Yeah, I remain very optimistic based on the data so far.
And I think the key is going to be doing the right clinical trial.
Again, I think a lot of these things, if you look too late in the pathology, you might not make enough of a difference.
So the key, I think, is going to be patient selection and duration.
You've got to be able to select people who are high enough risk, E4 carriers, and catch them right at that window.
You know, I always go back to a study that I think did a great job of this, even though it was a completely unrelated study, which was the prediment.
study, this is more than 10 years ago, which was a primary prevention trial of dietary therapy
for at a minimum mace, but also I believe it even looked at all cause mortality or maybe it was
cardiac mortality. And again, it was primary prevention, which I always thought was, I thought
the study would fail. I really did. I was like, you're not going to do a dietary primary
prevention study. Come on. And not only did the trial succeed in demonstrating the superiority of a
of a Mediterranean diet to a low-fat diet, it was halted early. And again, I think that's just a
great example of if you pick the right population, as I thought, you know, I thought of it as people
who were just about to drive off the cliff, but weren't quite there. You could get an answer to
a question in a few years. And I think that's the way to think about doing this. And I hope they can do
that. Yeah, look, I'll just say, you know Michael Davidson, your friend and John Castellan,
your friend. They are really driving all of these studies.
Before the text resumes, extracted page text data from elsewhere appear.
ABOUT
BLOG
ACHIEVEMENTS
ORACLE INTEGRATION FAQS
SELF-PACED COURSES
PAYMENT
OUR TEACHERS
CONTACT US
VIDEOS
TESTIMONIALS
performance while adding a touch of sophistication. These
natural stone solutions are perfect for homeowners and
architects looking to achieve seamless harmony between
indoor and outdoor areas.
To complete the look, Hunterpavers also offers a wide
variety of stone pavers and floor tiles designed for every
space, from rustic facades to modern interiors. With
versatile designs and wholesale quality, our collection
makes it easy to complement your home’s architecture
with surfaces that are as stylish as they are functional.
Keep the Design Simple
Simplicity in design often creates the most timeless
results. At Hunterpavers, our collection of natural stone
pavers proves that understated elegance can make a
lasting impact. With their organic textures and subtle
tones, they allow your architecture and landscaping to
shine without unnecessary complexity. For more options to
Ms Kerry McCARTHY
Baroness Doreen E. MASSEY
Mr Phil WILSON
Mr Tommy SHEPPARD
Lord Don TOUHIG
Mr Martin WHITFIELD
And they are,
well-experienced trialists, so they will do the right studies.
Tom, this has been an amazing tour of a topic that is sort of new to the podcast.
We haven't done sort of a deep dive into brain cholesterol.
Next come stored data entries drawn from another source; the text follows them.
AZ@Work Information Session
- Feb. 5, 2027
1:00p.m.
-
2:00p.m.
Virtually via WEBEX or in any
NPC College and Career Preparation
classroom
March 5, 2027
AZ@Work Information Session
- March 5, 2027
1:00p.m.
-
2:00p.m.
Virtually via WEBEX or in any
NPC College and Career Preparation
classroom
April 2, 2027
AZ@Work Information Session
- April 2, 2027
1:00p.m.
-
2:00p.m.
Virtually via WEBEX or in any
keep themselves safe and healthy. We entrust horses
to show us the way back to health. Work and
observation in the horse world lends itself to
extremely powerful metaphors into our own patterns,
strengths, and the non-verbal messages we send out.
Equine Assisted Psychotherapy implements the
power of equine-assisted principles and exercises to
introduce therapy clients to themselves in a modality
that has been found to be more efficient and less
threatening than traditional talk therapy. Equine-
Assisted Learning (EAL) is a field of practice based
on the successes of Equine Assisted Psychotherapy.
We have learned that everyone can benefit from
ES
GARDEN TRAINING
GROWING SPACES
But I think it's been such an important discussion because I think there's a lot of confusion
out there on this topic.
I think that the completely different way in which the brain goes about doing its business
with respect to cholesterol from the periphery, I mean, hell, most people don't even understand
how the periphery deals with this.
So why would we expect somebody to understand the role of oligodendristites and neurons and the different pathways in APOE versus APOB?
So again, I know that this podcast was a little technical, but I think you did a great job of explaining it, anthropomorphizing it when appropriate.
And obviously, this might be the podcast someone has to listen to or watch a couple of times and the show notes will be robust.
So I want to thank you.
And as always, Tom, it's been, gosh, it's been 15 years since you took me under your.
your wing and helped me develop my understanding of this field of lipidology. So I can never,
I can never waste an opportunity to thank you publicly for, for your generosity. You're personally
with me. So, so thank you very much, Tom. And look, I'll wrap this up by saying, yes, I was your
lipid mentor for a while, but over the time, we've known each other a long time. And I've got to
experience your immense knowledge on things I had never even considered before. So you've taught me
just as much about so many things.
I think it's a great partnership that we, thank God, we bumped into each other and we've
evolved into this role.
And I'm still going and have the honor of still working within your practice, not as a
prescriber to the, but just to keep the staff educated.
And, you know, I'm shipping you out.
Here's the newest, latest, and greatest stuff all the time.
It's just been a phenomenal, wonderful way for me to continue my career.
So I love you eternally.
You know that.
And, hey, sooner or later, it'll be another topic.
We're going to have to expound on again because lipids keeps changing and getting more and more and exciting.
So I love doing it.
Thank you, Tom.
Thank you very much.
Thank you for listening to this week's episode of The Drive.